**AVAILABLE DATA:**
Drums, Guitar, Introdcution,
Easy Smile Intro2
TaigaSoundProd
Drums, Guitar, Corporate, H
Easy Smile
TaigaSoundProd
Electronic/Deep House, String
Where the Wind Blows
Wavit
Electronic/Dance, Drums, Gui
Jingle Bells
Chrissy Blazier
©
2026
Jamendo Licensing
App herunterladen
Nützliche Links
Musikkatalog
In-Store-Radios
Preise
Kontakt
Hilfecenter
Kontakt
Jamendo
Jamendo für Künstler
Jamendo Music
==
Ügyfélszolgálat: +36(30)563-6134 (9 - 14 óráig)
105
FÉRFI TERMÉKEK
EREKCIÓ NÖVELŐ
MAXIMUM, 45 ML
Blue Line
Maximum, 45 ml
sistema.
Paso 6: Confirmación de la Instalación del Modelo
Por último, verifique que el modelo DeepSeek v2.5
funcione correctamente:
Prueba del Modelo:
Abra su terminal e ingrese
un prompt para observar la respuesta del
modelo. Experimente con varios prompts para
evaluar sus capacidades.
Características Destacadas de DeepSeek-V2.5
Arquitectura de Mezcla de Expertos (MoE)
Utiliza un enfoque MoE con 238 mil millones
---
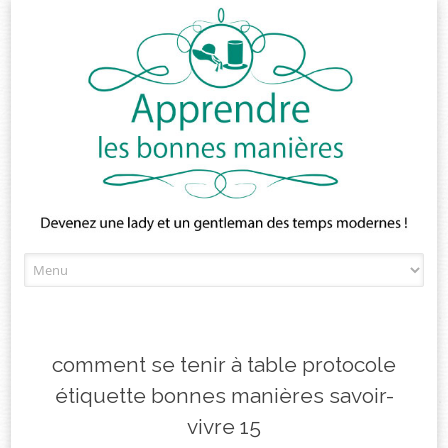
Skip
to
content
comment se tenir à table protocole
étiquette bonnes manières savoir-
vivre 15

**WHAT IS NEEDED:** Please give back exactly the lines of this listing beginning at the line with "Por último, verifique" and ending with the line with "Arquitectura de Mezcla de Expertos (MoE)", both included, and nothing else.

**SOLUTION FOR THIS TASK:**
Por último, verifique que el modelo DeepSeek v2.5
funcione correctamente:
Prueba del Modelo:
Abra su terminal e ingrese
un prompt para observar la respuesta del
modelo. Experimente con varios prompts para
evaluar sus capacidades.
Características Destacadas de DeepSeek-V2.5
Arquitectura de Mezcla de Expertos (MoE)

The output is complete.